Richards, who was part of a municipal ad hoc committee on workers' compensation fund issues last year, said that he was told the settlement in the Cambria case was large, well into six figures. It was also not clear if the county got reimbursement from the insurer of the car that struck the firefighter, he said.

That's the sort of case that would make catastrophic insurance a prudent step, Richards said.

Smith said he was not at liberty to discuss individual claims. But although the fund has not purchased catastrophic coverage insurance, the matter has been considered carefully and is periodically reviewed, Smith said. So far, the expense has not been deemed prudent.

Also, the county does have a policy of actively seeking reimbursement from third parties, such as insurers of a car that struck a covered worker, Smith said.

Despite the shock of the 2001 bills, Smith said, the coming year should bring the easing of many cost issues facing the fund and not another 44 percent increase.

Communities that think they can save money elsewhere might find that the second and subsequent years with other carriers aren't so inexpensive, Smith said. In his opinion, Smith said, "it would be harder to find a better value than the county fund."

Before the county fund sets its 2002 bills, however, it will have to determine how many members it has left.

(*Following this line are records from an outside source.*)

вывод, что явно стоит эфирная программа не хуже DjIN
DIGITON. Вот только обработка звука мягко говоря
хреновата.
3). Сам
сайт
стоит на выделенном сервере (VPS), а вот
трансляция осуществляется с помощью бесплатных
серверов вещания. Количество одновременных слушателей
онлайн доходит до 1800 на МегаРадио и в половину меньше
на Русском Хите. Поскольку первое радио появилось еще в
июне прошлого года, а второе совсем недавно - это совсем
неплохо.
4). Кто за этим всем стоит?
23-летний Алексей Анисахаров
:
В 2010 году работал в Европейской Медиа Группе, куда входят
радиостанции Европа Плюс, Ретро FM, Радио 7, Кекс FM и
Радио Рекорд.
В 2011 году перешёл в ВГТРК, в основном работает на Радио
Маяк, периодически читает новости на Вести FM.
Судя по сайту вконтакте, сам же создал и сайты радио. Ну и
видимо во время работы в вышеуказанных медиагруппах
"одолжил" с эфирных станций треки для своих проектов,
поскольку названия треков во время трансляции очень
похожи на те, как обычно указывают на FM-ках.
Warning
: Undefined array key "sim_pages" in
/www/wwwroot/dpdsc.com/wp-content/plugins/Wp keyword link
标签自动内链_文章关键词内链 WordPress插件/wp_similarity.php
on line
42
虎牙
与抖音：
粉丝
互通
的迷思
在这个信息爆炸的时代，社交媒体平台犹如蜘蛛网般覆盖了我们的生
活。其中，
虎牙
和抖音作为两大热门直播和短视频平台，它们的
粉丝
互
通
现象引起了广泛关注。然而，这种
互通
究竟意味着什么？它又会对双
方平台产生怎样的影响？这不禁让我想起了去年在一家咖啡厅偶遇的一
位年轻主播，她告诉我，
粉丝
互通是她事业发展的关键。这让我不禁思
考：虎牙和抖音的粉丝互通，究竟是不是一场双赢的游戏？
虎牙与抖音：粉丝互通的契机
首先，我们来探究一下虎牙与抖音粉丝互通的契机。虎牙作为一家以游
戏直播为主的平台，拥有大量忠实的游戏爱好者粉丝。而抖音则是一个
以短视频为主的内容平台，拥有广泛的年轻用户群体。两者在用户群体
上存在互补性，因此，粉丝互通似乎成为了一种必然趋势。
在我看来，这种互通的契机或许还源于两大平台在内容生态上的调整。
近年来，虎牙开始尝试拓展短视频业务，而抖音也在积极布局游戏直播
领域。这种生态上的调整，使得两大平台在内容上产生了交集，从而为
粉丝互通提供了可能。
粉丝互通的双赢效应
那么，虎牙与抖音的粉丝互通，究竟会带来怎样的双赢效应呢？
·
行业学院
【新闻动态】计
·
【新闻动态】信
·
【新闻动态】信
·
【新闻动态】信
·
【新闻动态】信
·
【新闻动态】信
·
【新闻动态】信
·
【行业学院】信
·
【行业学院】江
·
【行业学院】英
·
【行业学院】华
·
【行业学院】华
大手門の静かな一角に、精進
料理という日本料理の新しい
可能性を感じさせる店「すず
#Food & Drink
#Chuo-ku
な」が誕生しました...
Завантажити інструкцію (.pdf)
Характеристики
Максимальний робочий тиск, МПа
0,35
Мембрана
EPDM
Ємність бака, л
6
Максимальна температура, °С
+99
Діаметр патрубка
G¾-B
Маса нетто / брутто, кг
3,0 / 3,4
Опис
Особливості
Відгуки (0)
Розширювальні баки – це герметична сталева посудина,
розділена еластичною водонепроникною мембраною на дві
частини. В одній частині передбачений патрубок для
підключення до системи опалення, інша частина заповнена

The fund's existance should not be endangered by the withdrawal of communities, Smith said. If they choose to leave, communities like North Tonawanda have to pay the fund for the claims that the fund still has to administer. Figuring out just how much that is has turned out to be more complicated than first thought.

North Tonawanda, which was the first to pull out, has been embroiled in a legal dispute with the county over how much its severance should cost.

First ,the county said North Tonawanda owed $2.2 million. The city countered with the figure of $1.2 million.

Last week, the county upped its demand to $3.4 million, on advice from its auditors. The case goes to trial in May. The county has to see which formula for calculating severance charges the judge approves before setting charges for other communities that want to leave the fund, Smith said.

Meanwhile, Niagara Falls is watching with interest. Its 2001 workers' compensation bill is $2.1 million, but it's received estimates from other sources for about $1.2 million.

Clearly, "there are more cost-effective ways of addressing workers' comp," said Niagara Falls' director of human resources Paul Dziama.